Inditex’s first quarter report showed the Zara owner’s best gross margin in 10 years with profits showing healthy improvement.
In a Nutshell: Despite the uncertainty in Europe with the Russia-Ukraine conflict, the Spanish company’s sales rose in the quarter following a “significant rebound in traffic to Inditex’s stores.”
“The performance has been very strong across all geographies, with the exception being those markets subject to restrictions. The strong growth in the USA continues,” Inditex said on Wednesday.
Cash from operations grew 28 percent to 9.19 billion euros ($9.87 billion) by the quarter’s end from 7.18 billion euros ($7.71 billion) a year ago. Gross profit rose 37 percent to 4.1 billion euros ($4.40 billion). The gross margin reached 60.1 percent in the quarter, reflecting an increase of 20 basis points versus the year-ago quarter and its highest in 10 years. Inditex said it kept “tight control of operations expenses” in the quarter.
Inditex reconfirmed its commitment to buying 100 million euros ($107 million) worth of sustainable Infinna textile fiber over three years when Infinited Fiber Company opens its first-large scale factory in 2024.
Net Sales: For the first quarter ended April 30, net sales jumped 36 percent to 6.74 billion euros ($7.24 billion) from 4.942 billion euros ($5.31 billion).
Inventory at the end of the quarter was up 27 percent as Inditex flowed product in to circumvent any potential supply chain disruption.
In the quarter, Inditex opened stores in 16 markets for 6,423 doors across Zara, Zara Kids, Zara Home, Pull&Bear, Massimo Dutti, Bershka, Stradivarius and Oysho. In addition to temporary store closures in Russia and Ukraine, 67 Chinese stores are locked down and four remain temporarily closed.
Zara recently implemented a fee for online returns.
Earnings: Net income for the quarter jumped 81 percent to 766 million euros ($822.6 million), or 0.244 euros ($0.26), from 421 million euros ($452.1 million) or 0.135 euros ($0.14).
The company said it took a charge of 216 million euros ($232 million) related to expenses in the Russia Federation and Ukraine. Net income would have been 940 million euros ($1.01 billion).

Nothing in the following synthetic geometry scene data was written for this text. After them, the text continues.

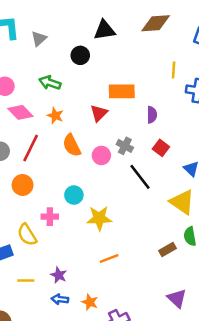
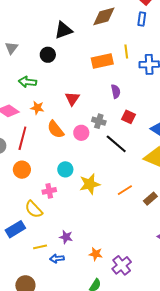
orange rectangle: (122, 91) -> (102, 61), moved
orange line: (109, 258) -> (125, 190), moved
blue arrow: (60, 299) -> (57, 259), moved

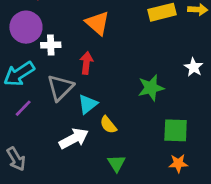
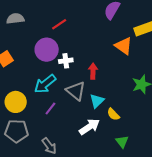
orange triangle: (97, 23) -> (124, 46), moved
gray triangle: (60, 88) -> (76, 91), turned -30

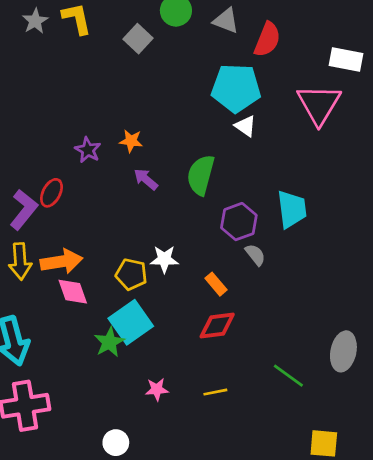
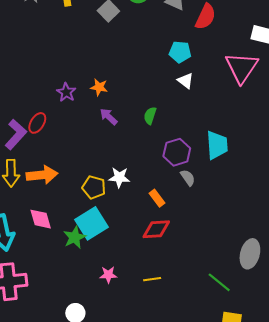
cyan pentagon: (236, 88) -> (180, 52), size x0.6
green semicircle: (201, 175) -> (150, 116), size x0.6
pink diamond: (73, 292) -> (41, 219), moved
green line: (288, 376) -> (219, 282), moved

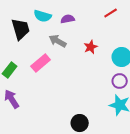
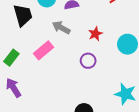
purple circle: (120, 81) -> (88, 61), moved

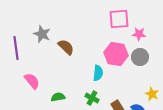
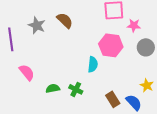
brown semicircle: (66, 47) -> (65, 20), moved
gray circle: (140, 57) -> (146, 47), moved
green cross: (92, 98) -> (76, 89), moved

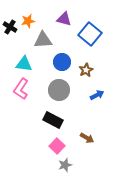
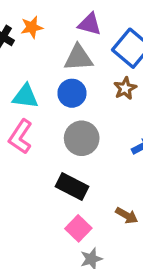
gray triangle: (43, 40) -> (78, 58), moved
blue circle: (62, 62) -> (72, 93), moved
brown star: (86, 70) -> (125, 88), moved

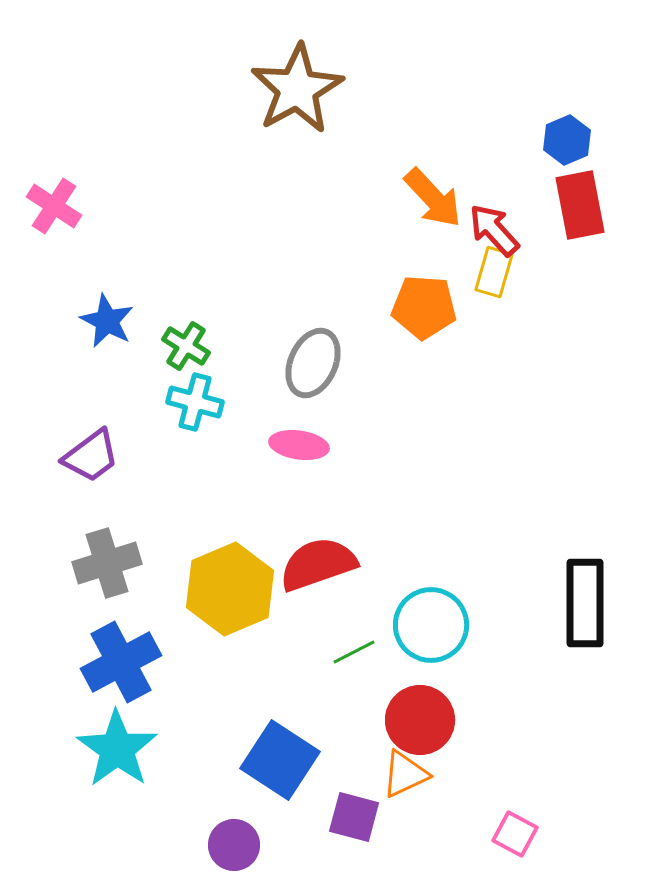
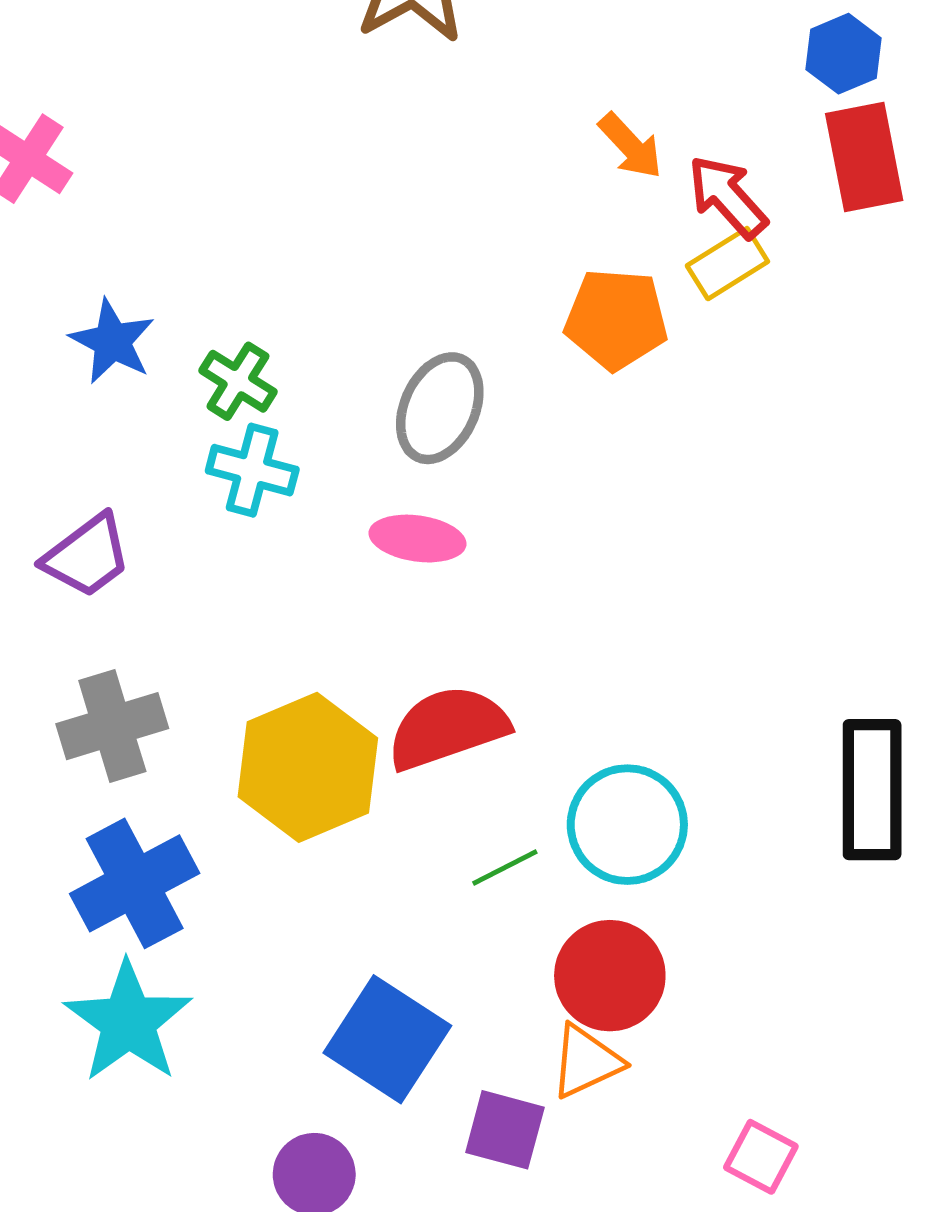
orange arrow: (433, 198) -> (631, 146), size x0.7
yellow rectangle: (494, 272) -> (727, 264), turned 42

“The flexibility and responsiveness of the business model in conjunction with in-season proximity sourcing allows a swift reaction to consumer demand with price stability and unique market positioning,” Inditex said.
For the second quarter, the spring-summer collections have been “very well received” by customers, with store and online sales in constant currency between May 1 and June 5 climbing 17 percent versus a year ago, and up 13 percent in \ the last two weeks compared with the same year-ago two-week period.
Capital expenditure for 2022 is expected around 1.1 billion euros ($1.18 billion). For Fiscal Year 2022, online sales are expected to exceed 30 percent of total sales by 2024.
CEO’s Take: “The strength and adaptability of the business model and the excellent performance of our creative, sales and operating teams are driving that differentiation forward, underpinned by a strategic focus on innovation, digitalisation and sustainability,” CEO Óscar Garcia Maceiras said.